Yalçın, sendikacılığı sorunlu yapılar üzerinden tanımlayan yaklaşımları eleştirerek, “Türkiye'de biz sendikacılığı bazılarının yaptığı gibi korsan gemilerin limanı, köhne zihniyetlerin sobası, milletin inancıyla, iradesiyle medeniyet mefkuresiyle kavga eden sorunlu yapılar gibi değiliz” ifadelerini kullandı.
Türkiye’de işçi ve memur sendikası sayısının 500’ü aştığını belirten Yalçın, Memur-Sen’in örgütlülük gücüne dikkat çekti. Eğitim-Bir-Sen’in ve Memur-Sen’in temsil gücünü vurgulayan Yalçın, “Türkiye'de 430 bin sayısını aşan en büyük örgütlenme, en büyük sendikal ünvanı ve bu konudaki temsiliyeti taşıyoruz” dedi.
Memur-Sen’in 11 hizmet kolunda 1 milyon 100 bini aşkın üyeyle faaliyet yürüttüğünü ifade eden Yalçın, kamu görevlileri ve emeklilerin özlük haklarının iyileştirilmesi için mücadele ettiklerini söyledi. Yalçın, “Kamu görevlileri ve kamu görevlisi emeklilerinin refah seviyesinde ücret alabilmesi, açlık ve yoksulluk sınırında hiçbir kamu görevlisinin kalmaması konusunda organize bir faaliyet yürütüyoruz” diye konuştu.

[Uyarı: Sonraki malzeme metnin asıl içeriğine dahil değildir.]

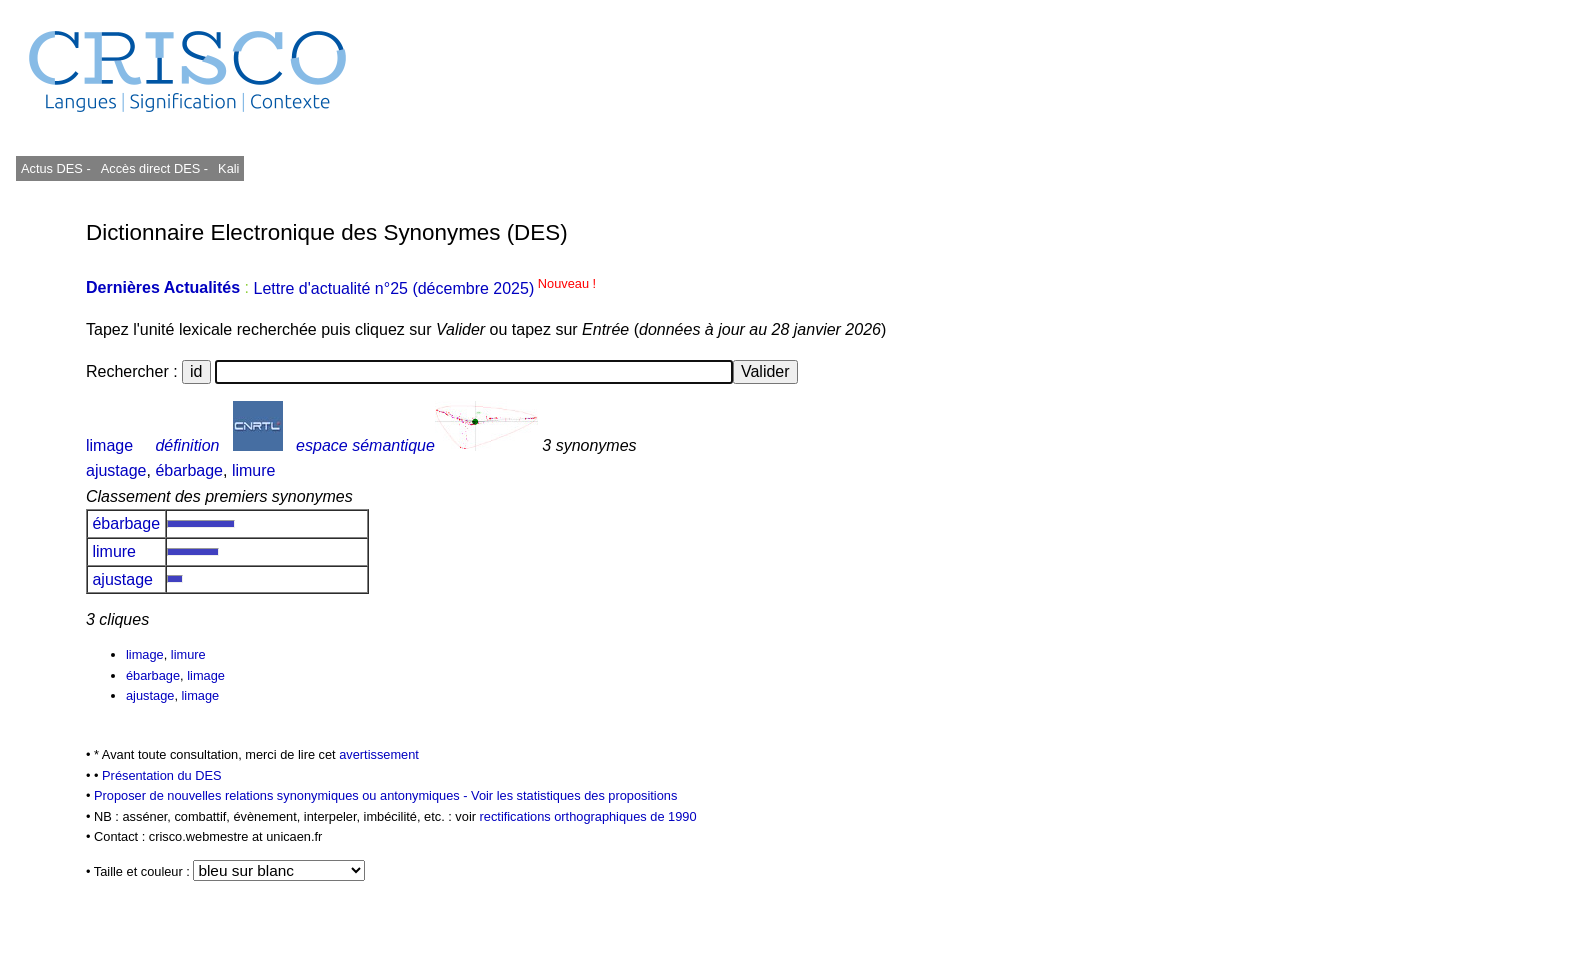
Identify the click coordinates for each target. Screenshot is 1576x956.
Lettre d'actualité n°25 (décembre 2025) (424, 288)
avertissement (379, 754)
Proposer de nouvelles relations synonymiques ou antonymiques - (282, 795)
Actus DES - (56, 168)
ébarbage (189, 470)
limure (254, 470)
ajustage (116, 470)
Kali (228, 168)
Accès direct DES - (154, 168)
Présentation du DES (162, 775)
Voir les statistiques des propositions (574, 795)
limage (109, 445)
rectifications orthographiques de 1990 (588, 816)
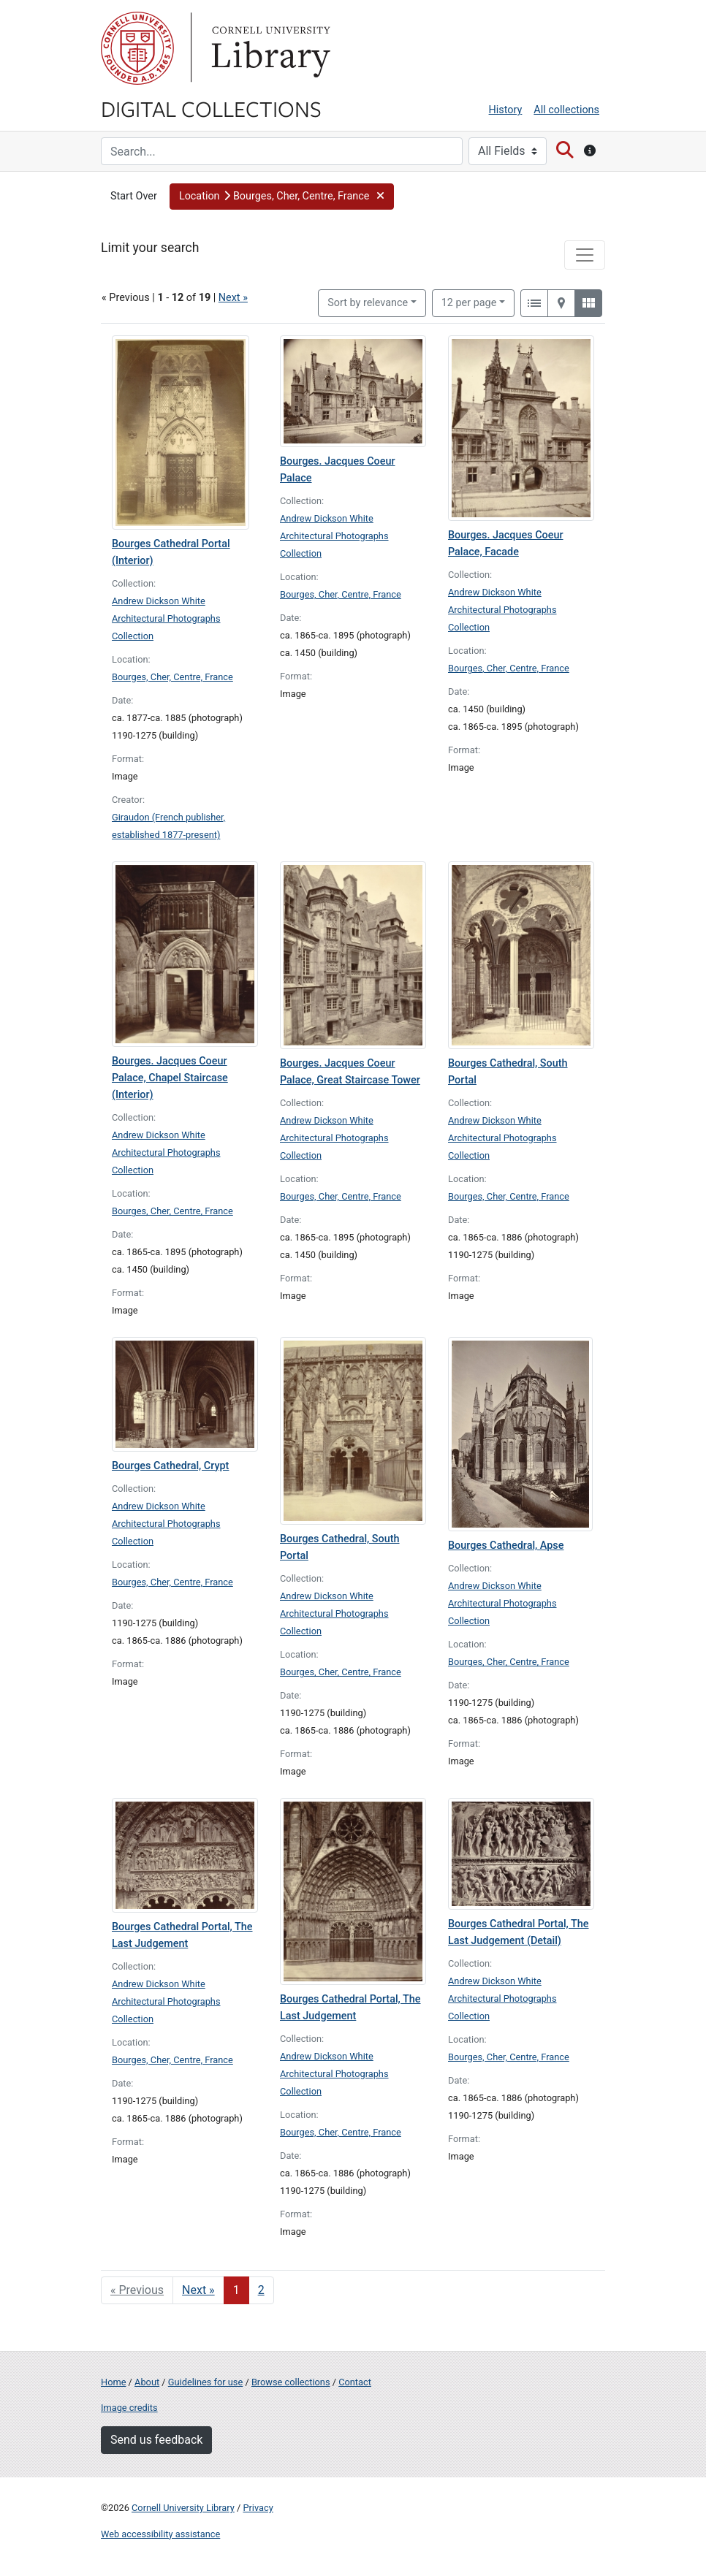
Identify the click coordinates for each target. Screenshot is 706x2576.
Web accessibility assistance (160, 2534)
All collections (566, 110)
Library (268, 48)
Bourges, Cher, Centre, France (172, 676)
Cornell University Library (183, 2507)
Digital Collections (211, 108)
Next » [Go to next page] (198, 2290)
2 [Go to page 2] (261, 2290)
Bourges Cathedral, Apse (506, 1545)
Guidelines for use (205, 2382)
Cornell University (137, 48)
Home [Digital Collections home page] (113, 2382)
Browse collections (290, 2382)
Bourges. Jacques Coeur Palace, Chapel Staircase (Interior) (170, 1078)
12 (469, 301)
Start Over (133, 196)
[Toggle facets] (584, 255)
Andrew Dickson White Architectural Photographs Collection (166, 618)
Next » (233, 297)
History (506, 110)
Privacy (258, 2507)
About (146, 2382)
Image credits (129, 2407)
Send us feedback (156, 2440)
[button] (282, 196)
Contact (354, 2382)
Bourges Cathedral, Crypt (170, 1466)
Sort (367, 303)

“Ücret dengesizliği sürüyor”
Üniversitelerde görev yapan idari personelin özlük haklarında toplu sözleşmelerle iyileştirmeler sağlandığını belirten Yalçın, buna rağmen sorunların devam ettiğini söyledi. Yalçın, şu ifadeleri kullandı:
“Üniversite idari personelinin hizmetçisinden şefine memuruna varana kadar adım adım özlük haklarının artırılması toplu sözleşme kararıyla sağlandı. Geldiğimiz nokta itibarıyla hala itirazlarımız var. Bunda da haklıyız. Çünkü biz kamuda ücret adaletinin olmadığını düşünüyoruz. Ücret dengesizliğinin olduğunu ifade ediyoruz.”
Toplu sözleşme sürecinde yaşanan anlaşmazlıklara da değinen Yalçın, son iki genel toplu sözleşmede oransal zam konusunda kamu işvereniyle uzlaşamadıklarını belirtti. Yalçın, “Uzlaşmamız da bu rakamlarla mümkün değil” dedi.
Akademik personelin ücretlerine ilişkin çarpıcı bir örnek veren Yalçın, şunları söyledi:
“Araştırma görevlisinin ücreti, kuruma alınan statüsü farklı taşerondan geçirilen arkadaşların ücretinin altında. Araştırma görevlisi hangi bilimsel araştırmayı yapacak o rakamla? Onunla ancak marketlerde fiyat araştırması yapabilir.”